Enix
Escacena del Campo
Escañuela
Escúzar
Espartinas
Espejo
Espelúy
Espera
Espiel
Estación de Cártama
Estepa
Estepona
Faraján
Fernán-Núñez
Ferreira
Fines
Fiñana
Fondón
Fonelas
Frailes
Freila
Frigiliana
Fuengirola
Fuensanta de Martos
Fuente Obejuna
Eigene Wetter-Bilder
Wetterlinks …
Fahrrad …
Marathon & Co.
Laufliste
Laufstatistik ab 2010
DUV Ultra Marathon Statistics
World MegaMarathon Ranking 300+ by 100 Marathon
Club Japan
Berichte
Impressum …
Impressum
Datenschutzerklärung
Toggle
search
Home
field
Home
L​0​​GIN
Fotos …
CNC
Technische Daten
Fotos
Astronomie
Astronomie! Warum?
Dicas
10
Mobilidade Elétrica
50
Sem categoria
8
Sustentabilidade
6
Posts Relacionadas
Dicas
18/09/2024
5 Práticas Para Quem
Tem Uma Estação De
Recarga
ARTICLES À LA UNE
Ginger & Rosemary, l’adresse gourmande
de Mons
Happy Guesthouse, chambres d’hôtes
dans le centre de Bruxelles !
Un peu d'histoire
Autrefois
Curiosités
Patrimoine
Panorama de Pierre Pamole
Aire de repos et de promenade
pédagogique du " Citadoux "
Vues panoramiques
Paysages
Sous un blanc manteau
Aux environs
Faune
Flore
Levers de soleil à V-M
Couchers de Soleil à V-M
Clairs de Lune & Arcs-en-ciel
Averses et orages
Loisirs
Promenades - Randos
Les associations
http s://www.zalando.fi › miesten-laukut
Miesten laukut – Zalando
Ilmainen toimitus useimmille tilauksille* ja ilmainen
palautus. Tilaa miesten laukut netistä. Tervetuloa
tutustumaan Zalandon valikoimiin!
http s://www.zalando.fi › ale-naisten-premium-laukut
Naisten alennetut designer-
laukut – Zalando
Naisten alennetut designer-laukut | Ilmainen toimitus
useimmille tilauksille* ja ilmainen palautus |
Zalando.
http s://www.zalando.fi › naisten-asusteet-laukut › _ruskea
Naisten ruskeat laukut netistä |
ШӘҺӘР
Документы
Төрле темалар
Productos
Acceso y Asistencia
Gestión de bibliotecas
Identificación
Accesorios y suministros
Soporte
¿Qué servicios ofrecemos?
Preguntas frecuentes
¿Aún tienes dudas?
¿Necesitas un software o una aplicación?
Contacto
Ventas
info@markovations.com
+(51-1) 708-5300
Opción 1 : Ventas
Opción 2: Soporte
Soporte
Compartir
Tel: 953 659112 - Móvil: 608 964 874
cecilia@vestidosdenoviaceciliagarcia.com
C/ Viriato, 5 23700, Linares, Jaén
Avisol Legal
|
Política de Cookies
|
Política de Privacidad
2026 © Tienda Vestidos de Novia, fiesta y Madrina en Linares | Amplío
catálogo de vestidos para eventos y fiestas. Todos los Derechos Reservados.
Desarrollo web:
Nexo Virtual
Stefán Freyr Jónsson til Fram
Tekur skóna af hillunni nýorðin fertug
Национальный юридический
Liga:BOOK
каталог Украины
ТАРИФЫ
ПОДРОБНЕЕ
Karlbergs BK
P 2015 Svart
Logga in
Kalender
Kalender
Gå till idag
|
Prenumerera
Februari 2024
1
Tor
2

__________________________________________________

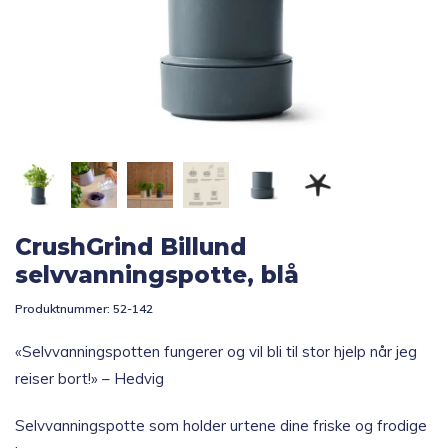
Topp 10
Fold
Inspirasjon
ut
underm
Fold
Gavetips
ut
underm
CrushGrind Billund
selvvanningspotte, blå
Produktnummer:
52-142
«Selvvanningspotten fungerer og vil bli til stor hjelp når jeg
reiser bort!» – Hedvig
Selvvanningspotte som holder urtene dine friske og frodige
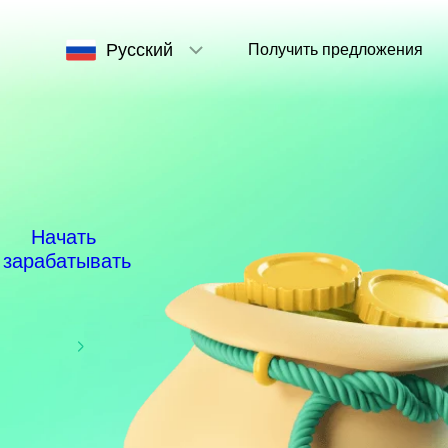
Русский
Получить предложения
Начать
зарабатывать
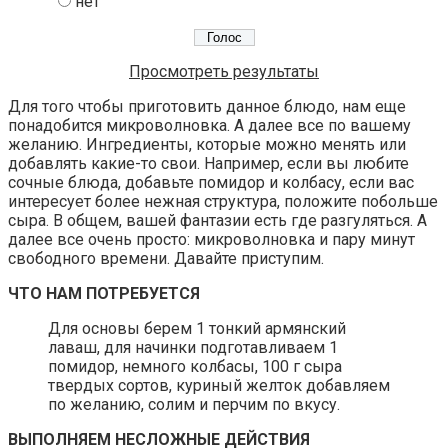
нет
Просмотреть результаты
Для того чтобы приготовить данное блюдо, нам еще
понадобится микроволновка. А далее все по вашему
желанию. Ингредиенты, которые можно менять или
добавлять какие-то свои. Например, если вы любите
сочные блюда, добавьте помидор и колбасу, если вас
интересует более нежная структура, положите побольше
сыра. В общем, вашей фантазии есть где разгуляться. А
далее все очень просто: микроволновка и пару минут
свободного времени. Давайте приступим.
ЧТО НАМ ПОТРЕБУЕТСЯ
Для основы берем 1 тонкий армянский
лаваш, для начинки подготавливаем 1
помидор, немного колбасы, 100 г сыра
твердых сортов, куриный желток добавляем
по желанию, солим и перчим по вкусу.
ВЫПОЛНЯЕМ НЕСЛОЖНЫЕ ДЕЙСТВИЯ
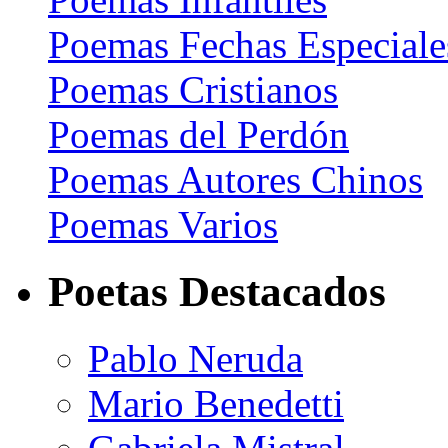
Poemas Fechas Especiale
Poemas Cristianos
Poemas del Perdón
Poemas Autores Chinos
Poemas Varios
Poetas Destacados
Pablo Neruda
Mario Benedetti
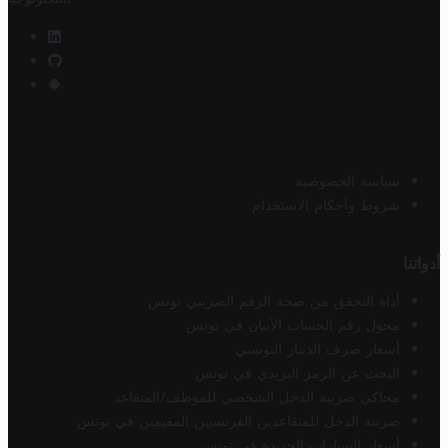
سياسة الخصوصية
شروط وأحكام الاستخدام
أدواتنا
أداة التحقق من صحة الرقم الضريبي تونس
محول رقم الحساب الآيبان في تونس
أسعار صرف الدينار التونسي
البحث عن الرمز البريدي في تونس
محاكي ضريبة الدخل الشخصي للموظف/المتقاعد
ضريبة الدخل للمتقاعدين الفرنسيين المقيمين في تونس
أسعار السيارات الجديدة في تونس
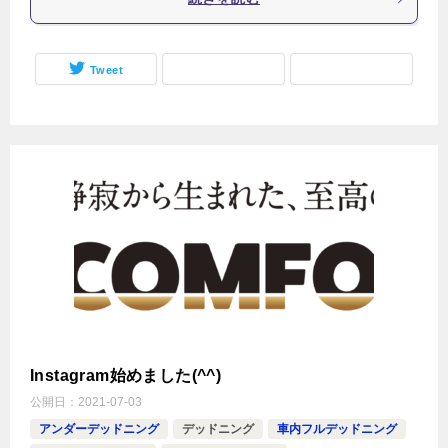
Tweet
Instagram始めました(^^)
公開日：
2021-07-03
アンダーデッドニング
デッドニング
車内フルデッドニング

__________________________________________________

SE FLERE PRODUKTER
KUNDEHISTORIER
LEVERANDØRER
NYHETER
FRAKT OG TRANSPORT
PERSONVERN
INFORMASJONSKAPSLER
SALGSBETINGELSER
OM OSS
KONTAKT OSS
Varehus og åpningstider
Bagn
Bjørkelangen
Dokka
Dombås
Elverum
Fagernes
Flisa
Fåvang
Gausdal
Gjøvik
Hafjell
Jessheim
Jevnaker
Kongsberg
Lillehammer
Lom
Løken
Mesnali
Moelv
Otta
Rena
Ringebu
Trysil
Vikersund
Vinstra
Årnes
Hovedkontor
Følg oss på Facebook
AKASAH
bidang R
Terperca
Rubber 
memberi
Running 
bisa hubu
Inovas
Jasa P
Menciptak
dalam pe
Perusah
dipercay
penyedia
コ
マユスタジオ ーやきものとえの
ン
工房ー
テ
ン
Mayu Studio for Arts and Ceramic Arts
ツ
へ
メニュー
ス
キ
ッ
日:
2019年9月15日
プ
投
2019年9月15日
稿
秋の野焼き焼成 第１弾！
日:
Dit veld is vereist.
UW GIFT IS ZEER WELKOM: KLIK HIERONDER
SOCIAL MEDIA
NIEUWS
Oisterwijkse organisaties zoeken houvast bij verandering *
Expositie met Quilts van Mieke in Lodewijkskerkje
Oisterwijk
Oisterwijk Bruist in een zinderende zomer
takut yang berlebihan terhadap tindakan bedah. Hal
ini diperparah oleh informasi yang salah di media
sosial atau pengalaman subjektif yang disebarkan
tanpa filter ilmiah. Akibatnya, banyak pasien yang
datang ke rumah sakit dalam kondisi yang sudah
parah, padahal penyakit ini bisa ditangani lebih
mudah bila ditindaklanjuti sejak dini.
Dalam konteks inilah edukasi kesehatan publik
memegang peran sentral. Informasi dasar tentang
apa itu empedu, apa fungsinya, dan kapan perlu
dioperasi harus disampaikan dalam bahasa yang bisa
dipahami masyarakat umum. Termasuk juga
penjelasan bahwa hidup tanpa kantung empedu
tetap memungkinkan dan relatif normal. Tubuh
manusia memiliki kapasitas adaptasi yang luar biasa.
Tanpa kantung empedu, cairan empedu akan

__________________________________________________

YOUR OBJECTIVE:
Among the lines above, return those that hold the word "http".

TASK OUTPUT:
http s://www.zalando.fi › miesten-laukut
http s://www.zalando.fi › ale-naisten-premium-laukut
http s://www.zalando.fi › naisten-asusteet-laukut › _ruskea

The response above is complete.